Lisa and tech consultant Steve Smith were old school friends from Tottenham by pure coincidence. I wanted to talk to them to get an insight into the type of person Pabs was and his goal with the station. Lisa said Pabz' main ambition with Axe was a social one.

"He was dealing with lots of people and promoting them

"He just wanted really and truly it was to get the children off the streets. Yes. To do something like DJ mc, you know? Yeah. The music business, because the kids used to love it. Mm-hmm. , so get him to stop like, you know, robbing or stealing. Yeah. Yeah. That's what, that was his goal. And it worked. "

The impact of the death reached widely, with artists like Big Narstie, Logan Sama, Spooky Bizzle paying tribute in messages online as well as performing at a remembrance event. Skepta tweeted “R.I.P Axe FM Pabz. Took the mandem off the streets and made them see the bigger picture, respect.”

"A lot of the amount of lives that he turned around is quite. So many, you know, it's literally crazy whether this, um, so-and-so who was at risk of getting stabbed up or shot, whether it's, you know, people at risking their own homes with their parents, abuse and stuff like that. He would intervene and he wasn't scared of nothing."

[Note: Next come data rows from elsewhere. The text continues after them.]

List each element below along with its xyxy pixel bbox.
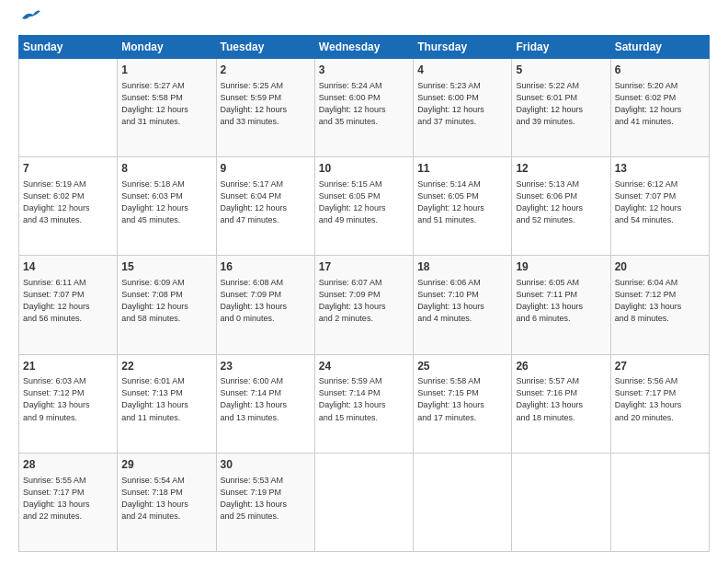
day-of-week-header: Wednesday bbox=[314, 36, 413, 59]
calendar-cell: 23Sunrise: 6:00 AM Sunset: 7:14 PM Dayli… bbox=[216, 354, 314, 453]
page: SundayMondayTuesdayWednesdayThursdayFrid… bbox=[0, 0, 728, 563]
calendar-cell: 10Sunrise: 5:15 AM Sunset: 6:05 PM Dayli… bbox=[314, 157, 413, 256]
day-info: Sunrise: 5:17 AM Sunset: 6:04 PM Dayligh… bbox=[221, 178, 311, 226]
logo bbox=[18, 17, 40, 26]
calendar-cell bbox=[19, 59, 118, 157]
calendar-cell: 4Sunrise: 5:23 AM Sunset: 6:00 PM Daylig… bbox=[414, 59, 512, 157]
day-number: 27 bbox=[615, 359, 705, 374]
day-number: 24 bbox=[319, 359, 409, 374]
day-of-week-row: SundayMondayTuesdayWednesdayThursdayFrid… bbox=[19, 36, 710, 59]
calendar-cell: 24Sunrise: 5:59 AM Sunset: 7:14 PM Dayli… bbox=[314, 354, 413, 453]
day-number: 7 bbox=[23, 161, 113, 177]
calendar-cell: 9Sunrise: 5:17 AM Sunset: 6:04 PM Daylig… bbox=[216, 157, 314, 256]
day-info: Sunrise: 5:18 AM Sunset: 6:03 PM Dayligh… bbox=[121, 178, 211, 226]
calendar-cell bbox=[512, 453, 610, 551]
calendar-cell bbox=[414, 453, 512, 551]
day-number: 20 bbox=[615, 259, 705, 275]
day-number: 21 bbox=[23, 359, 113, 374]
day-info: Sunrise: 5:24 AM Sunset: 6:00 PM Dayligh… bbox=[319, 80, 409, 128]
calendar-cell: 20Sunrise: 6:04 AM Sunset: 7:12 PM Dayli… bbox=[610, 256, 709, 354]
calendar-cell: 17Sunrise: 6:07 AM Sunset: 7:09 PM Dayli… bbox=[314, 256, 413, 354]
day-number: 3 bbox=[319, 63, 409, 78]
calendar-cell: 14Sunrise: 6:11 AM Sunset: 7:07 PM Dayli… bbox=[19, 256, 118, 354]
day-info: Sunrise: 5:59 AM Sunset: 7:14 PM Dayligh… bbox=[319, 375, 409, 423]
calendar-cell: 1Sunrise: 5:27 AM Sunset: 5:58 PM Daylig… bbox=[118, 59, 216, 157]
calendar-cell: 27Sunrise: 5:56 AM Sunset: 7:17 PM Dayli… bbox=[610, 354, 709, 453]
calendar-body: 1Sunrise: 5:27 AM Sunset: 5:58 PM Daylig… bbox=[19, 59, 710, 552]
calendar-cell: 30Sunrise: 5:53 AM Sunset: 7:19 PM Dayli… bbox=[216, 453, 314, 551]
day-of-week-header: Saturday bbox=[610, 36, 709, 59]
day-info: Sunrise: 5:25 AM Sunset: 5:59 PM Dayligh… bbox=[221, 80, 311, 128]
day-number: 5 bbox=[516, 63, 606, 78]
day-info: Sunrise: 5:15 AM Sunset: 6:05 PM Dayligh… bbox=[319, 178, 409, 226]
day-info: Sunrise: 6:05 AM Sunset: 7:11 PM Dayligh… bbox=[516, 277, 606, 325]
calendar-cell: 18Sunrise: 6:06 AM Sunset: 7:10 PM Dayli… bbox=[414, 256, 512, 354]
calendar-cell: 11Sunrise: 5:14 AM Sunset: 6:05 PM Dayli… bbox=[414, 157, 512, 256]
day-info: Sunrise: 6:06 AM Sunset: 7:10 PM Dayligh… bbox=[417, 277, 507, 325]
calendar-cell: 26Sunrise: 5:57 AM Sunset: 7:16 PM Dayli… bbox=[512, 354, 610, 453]
calendar-cell: 15Sunrise: 6:09 AM Sunset: 7:08 PM Dayli… bbox=[118, 256, 216, 354]
day-info: Sunrise: 6:12 AM Sunset: 7:07 PM Dayligh… bbox=[615, 178, 705, 226]
calendar-cell: 3Sunrise: 5:24 AM Sunset: 6:00 PM Daylig… bbox=[314, 59, 413, 157]
day-info: Sunrise: 5:53 AM Sunset: 7:19 PM Dayligh… bbox=[221, 475, 311, 523]
day-number: 16 bbox=[221, 259, 311, 275]
day-info: Sunrise: 5:14 AM Sunset: 6:05 PM Dayligh… bbox=[417, 178, 507, 226]
header bbox=[18, 17, 710, 26]
day-info: Sunrise: 6:01 AM Sunset: 7:13 PM Dayligh… bbox=[121, 375, 211, 423]
day-number: 13 bbox=[615, 161, 705, 177]
day-info: Sunrise: 5:57 AM Sunset: 7:16 PM Dayligh… bbox=[516, 375, 606, 423]
day-number: 14 bbox=[23, 259, 113, 275]
day-number: 8 bbox=[121, 161, 211, 177]
day-of-week-header: Thursday bbox=[414, 36, 512, 59]
day-number: 11 bbox=[417, 161, 507, 177]
day-info: Sunrise: 5:23 AM Sunset: 6:00 PM Dayligh… bbox=[417, 80, 507, 128]
day-number: 15 bbox=[121, 259, 211, 275]
calendar-cell: 2Sunrise: 5:25 AM Sunset: 5:59 PM Daylig… bbox=[216, 59, 314, 157]
calendar-week-row: 7Sunrise: 5:19 AM Sunset: 6:02 PM Daylig… bbox=[19, 157, 710, 256]
day-info: Sunrise: 5:20 AM Sunset: 6:02 PM Dayligh… bbox=[615, 80, 705, 128]
day-number: 6 bbox=[615, 63, 705, 78]
calendar-cell: 12Sunrise: 5:13 AM Sunset: 6:06 PM Dayli… bbox=[512, 157, 610, 256]
day-info: Sunrise: 6:08 AM Sunset: 7:09 PM Dayligh… bbox=[221, 277, 311, 325]
day-info: Sunrise: 6:04 AM Sunset: 7:12 PM Dayligh… bbox=[615, 277, 705, 325]
day-number: 4 bbox=[417, 63, 507, 78]
calendar-cell: 28Sunrise: 5:55 AM Sunset: 7:17 PM Dayli… bbox=[19, 453, 118, 551]
day-of-week-header: Friday bbox=[512, 36, 610, 59]
calendar-cell: 19Sunrise: 6:05 AM Sunset: 7:11 PM Dayli… bbox=[512, 256, 610, 354]
calendar-cell: 8Sunrise: 5:18 AM Sunset: 6:03 PM Daylig… bbox=[118, 157, 216, 256]
calendar-cell: 21Sunrise: 6:03 AM Sunset: 7:12 PM Dayli… bbox=[19, 354, 118, 453]
day-info: Sunrise: 6:11 AM Sunset: 7:07 PM Dayligh… bbox=[23, 277, 113, 325]
day-of-week-header: Tuesday bbox=[216, 36, 314, 59]
day-info: Sunrise: 5:19 AM Sunset: 6:02 PM Dayligh… bbox=[23, 178, 113, 226]
day-of-week-header: Monday bbox=[118, 36, 216, 59]
day-number: 23 bbox=[221, 359, 311, 374]
calendar-table: SundayMondayTuesdayWednesdayThursdayFrid… bbox=[18, 35, 710, 552]
day-number: 2 bbox=[221, 63, 311, 78]
day-info: Sunrise: 5:54 AM Sunset: 7:18 PM Dayligh… bbox=[121, 475, 211, 523]
calendar-week-row: 21Sunrise: 6:03 AM Sunset: 7:12 PM Dayli… bbox=[19, 354, 710, 453]
day-info: Sunrise: 5:55 AM Sunset: 7:17 PM Dayligh… bbox=[23, 475, 113, 523]
day-info: Sunrise: 6:03 AM Sunset: 7:12 PM Dayligh… bbox=[23, 375, 113, 423]
day-number: 18 bbox=[417, 259, 507, 275]
day-number: 25 bbox=[417, 359, 507, 374]
day-number: 29 bbox=[121, 457, 211, 473]
calendar-week-row: 1Sunrise: 5:27 AM Sunset: 5:58 PM Daylig… bbox=[19, 59, 710, 157]
day-number: 12 bbox=[516, 161, 606, 177]
day-number: 19 bbox=[516, 259, 606, 275]
calendar-cell: 6Sunrise: 5:20 AM Sunset: 6:02 PM Daylig… bbox=[610, 59, 709, 157]
calendar-week-row: 28Sunrise: 5:55 AM Sunset: 7:17 PM Dayli… bbox=[19, 453, 710, 551]
day-info: Sunrise: 5:22 AM Sunset: 6:01 PM Dayligh… bbox=[516, 80, 606, 128]
day-info: Sunrise: 5:58 AM Sunset: 7:15 PM Dayligh… bbox=[417, 375, 507, 423]
calendar-cell bbox=[610, 453, 709, 551]
day-number: 17 bbox=[319, 259, 409, 275]
day-info: Sunrise: 6:07 AM Sunset: 7:09 PM Dayligh… bbox=[319, 277, 409, 325]
calendar-cell bbox=[314, 453, 413, 551]
day-number: 1 bbox=[121, 63, 211, 78]
day-number: 9 bbox=[221, 161, 311, 177]
day-number: 26 bbox=[516, 359, 606, 374]
day-of-week-header: Sunday bbox=[19, 36, 118, 59]
day-info: Sunrise: 5:56 AM Sunset: 7:17 PM Dayligh… bbox=[615, 375, 705, 423]
day-info: Sunrise: 6:00 AM Sunset: 7:14 PM Dayligh… bbox=[221, 375, 311, 423]
calendar-cell: 29Sunrise: 5:54 AM Sunset: 7:18 PM Dayli… bbox=[118, 453, 216, 551]
calendar-cell: 22Sunrise: 6:01 AM Sunset: 7:13 PM Dayli… bbox=[118, 354, 216, 453]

"I remember when he first saw me."

This is DJ Naughty talking about Pabs, also known as Nathan, or under his present day stagename N Fostel. He was amongst the first producers to make another genre of music that defined the 2000s — UK Funky. This was a genre popular throughout the mid to late 2000s that had a resurgence in the late 2010s, which has influenced artists like Drake.

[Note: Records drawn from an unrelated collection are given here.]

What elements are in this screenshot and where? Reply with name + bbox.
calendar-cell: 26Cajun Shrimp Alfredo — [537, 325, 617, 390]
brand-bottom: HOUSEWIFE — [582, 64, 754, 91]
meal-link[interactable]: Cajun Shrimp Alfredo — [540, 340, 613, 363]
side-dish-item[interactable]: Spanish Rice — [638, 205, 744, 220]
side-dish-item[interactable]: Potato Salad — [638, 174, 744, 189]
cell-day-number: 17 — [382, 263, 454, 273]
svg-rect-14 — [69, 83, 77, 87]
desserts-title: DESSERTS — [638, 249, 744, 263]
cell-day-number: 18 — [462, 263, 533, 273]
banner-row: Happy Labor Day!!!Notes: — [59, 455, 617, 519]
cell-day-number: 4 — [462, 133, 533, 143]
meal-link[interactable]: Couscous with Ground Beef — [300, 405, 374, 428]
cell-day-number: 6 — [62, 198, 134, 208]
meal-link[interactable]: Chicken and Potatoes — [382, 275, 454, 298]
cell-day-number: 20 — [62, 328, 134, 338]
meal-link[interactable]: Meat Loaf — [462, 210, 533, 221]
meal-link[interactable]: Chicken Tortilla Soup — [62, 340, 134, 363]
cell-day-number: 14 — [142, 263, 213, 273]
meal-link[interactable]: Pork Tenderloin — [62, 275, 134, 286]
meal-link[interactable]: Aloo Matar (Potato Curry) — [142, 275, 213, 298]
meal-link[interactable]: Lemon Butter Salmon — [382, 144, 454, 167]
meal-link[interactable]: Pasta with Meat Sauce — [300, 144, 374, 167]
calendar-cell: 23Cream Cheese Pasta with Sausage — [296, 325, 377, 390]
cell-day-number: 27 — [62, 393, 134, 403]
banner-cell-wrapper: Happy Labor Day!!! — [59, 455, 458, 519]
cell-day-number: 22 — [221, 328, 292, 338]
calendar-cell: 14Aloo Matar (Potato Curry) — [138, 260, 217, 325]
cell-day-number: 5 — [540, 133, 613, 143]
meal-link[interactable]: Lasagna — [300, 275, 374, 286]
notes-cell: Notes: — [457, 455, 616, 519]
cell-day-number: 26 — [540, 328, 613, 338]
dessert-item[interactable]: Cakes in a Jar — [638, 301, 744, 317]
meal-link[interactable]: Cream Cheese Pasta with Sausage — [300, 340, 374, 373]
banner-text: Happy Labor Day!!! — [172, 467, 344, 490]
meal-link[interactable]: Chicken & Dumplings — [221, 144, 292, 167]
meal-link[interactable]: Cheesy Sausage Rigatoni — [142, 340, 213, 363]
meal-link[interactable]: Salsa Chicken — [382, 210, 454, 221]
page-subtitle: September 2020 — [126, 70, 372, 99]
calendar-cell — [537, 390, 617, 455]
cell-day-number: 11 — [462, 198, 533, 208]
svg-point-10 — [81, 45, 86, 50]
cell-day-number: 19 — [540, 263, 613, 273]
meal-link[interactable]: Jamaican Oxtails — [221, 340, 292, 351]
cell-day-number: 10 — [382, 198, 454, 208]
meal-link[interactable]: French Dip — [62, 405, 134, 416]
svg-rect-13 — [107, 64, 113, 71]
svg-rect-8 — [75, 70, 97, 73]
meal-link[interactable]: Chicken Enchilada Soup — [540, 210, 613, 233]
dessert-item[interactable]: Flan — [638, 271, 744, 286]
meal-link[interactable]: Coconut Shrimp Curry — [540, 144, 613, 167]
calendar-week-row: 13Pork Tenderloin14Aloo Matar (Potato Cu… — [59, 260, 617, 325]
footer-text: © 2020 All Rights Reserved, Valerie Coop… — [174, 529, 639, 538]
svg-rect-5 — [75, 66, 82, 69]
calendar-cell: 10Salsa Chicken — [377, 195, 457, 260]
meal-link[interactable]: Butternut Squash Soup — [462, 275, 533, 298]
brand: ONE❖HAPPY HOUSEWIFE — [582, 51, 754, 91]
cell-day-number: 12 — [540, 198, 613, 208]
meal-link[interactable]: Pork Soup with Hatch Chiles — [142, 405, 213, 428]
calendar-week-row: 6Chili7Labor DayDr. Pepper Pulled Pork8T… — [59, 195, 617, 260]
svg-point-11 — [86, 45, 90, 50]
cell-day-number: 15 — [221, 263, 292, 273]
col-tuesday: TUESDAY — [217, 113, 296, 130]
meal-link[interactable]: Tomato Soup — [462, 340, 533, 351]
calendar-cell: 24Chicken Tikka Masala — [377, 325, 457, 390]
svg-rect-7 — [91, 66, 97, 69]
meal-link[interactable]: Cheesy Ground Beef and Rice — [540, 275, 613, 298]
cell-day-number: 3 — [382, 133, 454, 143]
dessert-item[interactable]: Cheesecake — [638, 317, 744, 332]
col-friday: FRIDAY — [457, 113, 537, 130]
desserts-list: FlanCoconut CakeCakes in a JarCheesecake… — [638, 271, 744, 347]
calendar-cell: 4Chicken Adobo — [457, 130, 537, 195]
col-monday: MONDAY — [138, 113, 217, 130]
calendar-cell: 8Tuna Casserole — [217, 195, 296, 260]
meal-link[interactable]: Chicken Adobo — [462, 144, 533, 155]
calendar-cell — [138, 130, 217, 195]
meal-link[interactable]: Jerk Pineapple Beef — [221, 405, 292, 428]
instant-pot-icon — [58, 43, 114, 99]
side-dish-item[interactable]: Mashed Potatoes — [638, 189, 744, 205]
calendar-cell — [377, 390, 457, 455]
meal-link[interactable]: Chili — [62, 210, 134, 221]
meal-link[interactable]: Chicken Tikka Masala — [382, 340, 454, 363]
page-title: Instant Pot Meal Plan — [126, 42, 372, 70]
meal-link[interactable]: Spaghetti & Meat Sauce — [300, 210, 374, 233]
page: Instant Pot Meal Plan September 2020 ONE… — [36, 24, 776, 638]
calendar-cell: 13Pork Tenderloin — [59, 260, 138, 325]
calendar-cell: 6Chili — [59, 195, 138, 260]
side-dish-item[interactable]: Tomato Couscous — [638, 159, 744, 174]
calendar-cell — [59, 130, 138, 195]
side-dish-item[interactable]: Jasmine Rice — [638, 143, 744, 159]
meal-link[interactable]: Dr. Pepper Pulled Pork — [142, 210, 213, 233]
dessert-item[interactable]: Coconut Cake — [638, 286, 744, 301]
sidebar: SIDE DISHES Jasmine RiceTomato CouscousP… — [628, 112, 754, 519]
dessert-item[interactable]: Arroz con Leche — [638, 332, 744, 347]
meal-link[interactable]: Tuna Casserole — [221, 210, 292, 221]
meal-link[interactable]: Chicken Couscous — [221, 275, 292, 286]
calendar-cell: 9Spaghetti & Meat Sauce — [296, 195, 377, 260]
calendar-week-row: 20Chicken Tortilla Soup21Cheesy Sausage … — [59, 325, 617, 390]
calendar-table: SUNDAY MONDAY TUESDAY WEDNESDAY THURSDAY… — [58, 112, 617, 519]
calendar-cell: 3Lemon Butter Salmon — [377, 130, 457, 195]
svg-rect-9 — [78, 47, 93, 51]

Naughty is from Tottenham and went to school at St Ignatius College in Enfield. He played at Axe when he was teenager. He started off playing mostly garage, but took on a taste for dance tracks with an afro influence and more syncopated beats in 2004, around the age of 18. For a couple of years, alongside peers like Apple, NG, and Geeneus, Naughty DJed and made music that had a slightly different sound, and it didn't have a name until others began to describe it as Funky House and UK Funky around 2008.

Now, he predominately produces house and he’s signed to the actor and musician Idris Elba’s music label. He was telling me about the time he first met Pabs.

"Nate: He was very polite. It was cool. You haven't seen me play yet, as soon as I touch the deck. I think I was like 2-3 tunes in. He had an event a week after, so he was in Scotland, nightclub in Kings Cross, with a promoter called [...] and the event it's called exposure. So that's a really popular garage event at that time, for years actually, even previously. For that it has made its name, so that to play on that line up was a big deal for someone who was pretty unknown."

Nathan says he's grateful for how much belief Pabz had in him. For a set at Scala Pabs put Naughty on the lineup straight after Tuff Nuff from Tuff Jam.

"Pablo, he knew how to identify a talent but also capitalize on it as well. Nate: So when he saw what I was doing, he was like, yeah, I want to for you in the deepen. You're gonna pay prime time after this veteran. One thing about Pablo. Yeah. Faith in the art is he? He is a good visionary. He could identify When an art is is just really. or if they're not just how they they have a future as well. So he identified the likes of Scorcher, um, black, the rip Black, the Ripper Wretch three two as well. and you know he was that person who would mention your name in a room where it needs to be had. So like he. You made sure those people got her"

Rebecca AKA Hunni G agrees.

"Paul would, sorry, PABs or Paul, um, he would see talent and, um, appreciate the talent as well. It's something that you know. Sometimes you don't know if you have it in you as much as you have, someone kind of actually says, look
Rebecca: like. Do you not think. Do you know, I mean sometimes you need someone to just be like wow, that you're really good like You've got talent, you know, and he was such a reassuring support person that
Rebecca: if if it came out of his mouth, and he, you know. He would make sure that if someone has talent, people will know about it. Um, just, you know, like he was so passionate about, about people that had passion, you know?"

"he was just, he was just the best."

That's Rhymestein again.

"I'm quite gassed on myself and I like to think I'm quite special and like he was as well. He was like, he was like an older, upgraded special. So I was, he was just the best mentor, the best. Everything. The best big bro."

Okay. You've heard a wide variety of testimonies here. There are so many people that this one project touched, and many more uninterviewed, a number of whom have sadly passed on. In the orbit of Axe you can find so many people who improved their craft because they were challenged by communities: from DJs who needed to build their audience to spitters who improved themselves for their peers by clashing.

But I don't want you to forget the dynamics. Musical movements have always been borne from imbalances of power in culture. Not able to participate in the mainstream music business Black music has been borne from the ingenuity of creators who persisted in the margins. Music writer Lloyd Bradley calls it a “savvy outlaw mentality”. The story of grime is merely the most successful trajectory of a story that's been going on in London for many eras. Grime on the internet, its dances and radio are an inheritance of sound system culture for example.

Hopefully I've shown you that history of music in London is inseparably intertwined with black history. The story of Axe FM is talks about entrepreneurialism, community care, and connection through the digital world. This project in this North London suburb allowed creativity to blossom for a short and beautiful time. If I can leave the listeners with a prompt, it would be to ask you to remember and think about your community, what relationships are most important to you, and what innovation you need to champion through questioning the dynamics shaping London's musical landscape.